Overdrive is highly useable, but somewhat lacking in character.
Ease of Use:
Armed with a Fender P and a 300-watt Verellen Meatsmoke head running into an Ampeg 8x10 cab, I was able to coax out satisfying tones that were reminiscent of a late-’70s SVT, courtesy of the pedal’s ultra-lo switch. It’s no coincidence: The pedal is definitely voiced for producing the SVT’s big and bold rumble, and it does a terrific job of capturing that vibe when coupled with a high-headroom power amp, like the one within the Meatsmoke.
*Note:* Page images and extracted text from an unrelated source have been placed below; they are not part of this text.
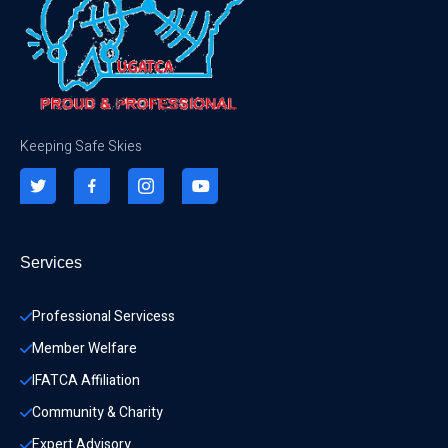
Keeping Safe Skies
Services
Professional Servicess
Member Welfare
IFATCA Affiliation
Community & Charity 
Expert Advisory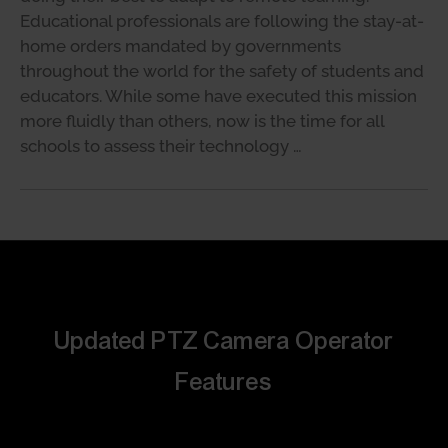
Educational professionals are following the stay-at-
home orders mandated by governments
throughout the world for the safety of students and
educators. While some have executed this mission
more fluidly than others, now is the time for all
schools to assess their technology …
Updated PTZ Camera Operator
Features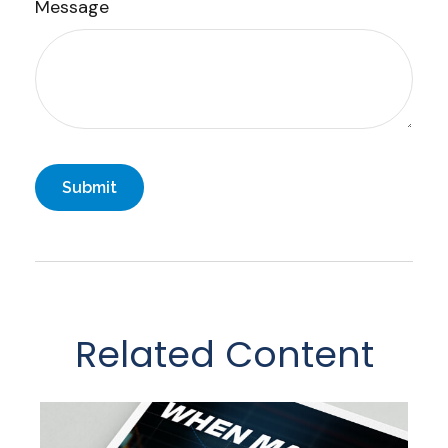
Message
Related Content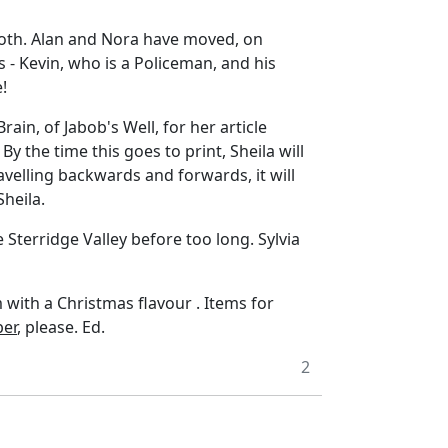
both. Alan and Nora have moved, on
s - Kevin, who is a Policeman, and his
!
ain, of Jabob's Well, for her article
y the time this goes to print, Sheila will
ravelling backwards and forwards, it will
Sheila.
e Sterridge Valley before too long. Sylvia
with a Christmas flavour . Items for
er
, please. Ed.
2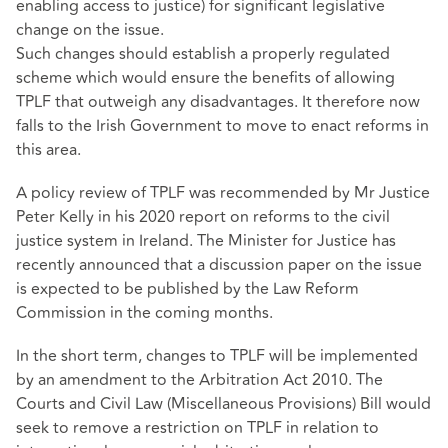
enabling access to justice) for significant legislative
change on the issue.
Such changes should establish a properly regulated
scheme which would ensure the benefits of allowing
TPLF that outweigh any disadvantages. It therefore now
falls to the Irish Government to move to enact reforms in
this area.
A policy review of TPLF was recommended by Mr Justice
Peter Kelly in his 2020 report on reforms to the civil
justice system in Ireland. The Minister for Justice has
recently announced that a discussion paper on the issue
is expected to be published by the Law Reform
Commission in the coming months.
In the short term, changes to TPLF will be implemented
by an amendment to the Arbitration Act 2010. The
Courts and Civil Law (Miscellaneous Provisions) Bill would
seek to remove a restriction on TPLF in relation to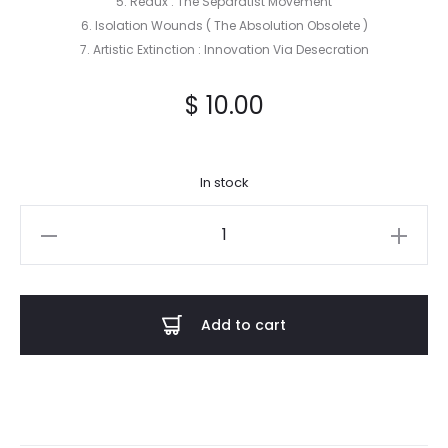
5. Redux : The Separatist Movement
6. Isolation Wounds ( The Absolution Obsolete )
7. Artistic Extinction : Innovation Via Desecration
$
10.00
In stock
Adamus
Exul
-
Arsenic
Add to cart
Idols
CD
quantity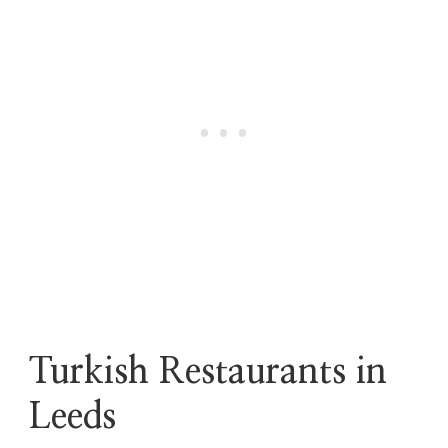
Turkish Restaurants in
Leeds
Keeping the Meatsmoke’s EQ knobs neutral at noon, I found the pedal’s controls were sensitive enough to handle most of the tone shaping. The wide-frequency sweep of the pedal’s EQ also made it possible to dial in tones that were wildly different from the bypassed tone, effectively giving me a second clean channel to switch to whenever I needed it.
The SCR-DI’s Scrambler overdrive circuit scores high marks for its usability and punchy delivery. Bass overdrive effects often sound timid and tend to rely on weak, low-gain circuits. Thankfully, the SCR-DI’s Scrambler circuit has neither of these regrettable qualities. I was able to sweep from light growl to mammoth grind via the gain knob. The blend control allowed me to bring in just the right amount of dry signal foundation to keep the tone clear and defined. The drive circuit was indeed useful, but compared to a RAT or Big Muff, I felt the voicing lacked a little character. That said, it gets the job done better than many other standalone bass-overdrive stompboxes.
When used solely as a pedal for practicing and performing, the SCR-DI is worth the price of admission alone. As a studio tool, however, it’s worth its weight in gold. With a direct XLR connection from the pedal into my PreSonus interface, the signal from my P was vibrant with little coloration. The tone changed with a very amp-like response when I switched between fingerstyle and playing with a pick, and the bass and midrange bloomed as I strayed further from the bridge and closer to the neck. Most importantly, the signal was dead quiet during silent parts. And zero pesky background noise or hum equals happy bassist.
For the price of a couple of Benjamins, the SCR-DI is a no-brainer for bassists looking to add a DI to their stage and studio rigs. Its construction feels bulletproof, its preamp and EQ have a supremely wide breadth, and its overdrive circuit can cover much more ground than many standalone alternatives. Hands down—in my humble opinion—it’s one of the better bass DI options on the market today.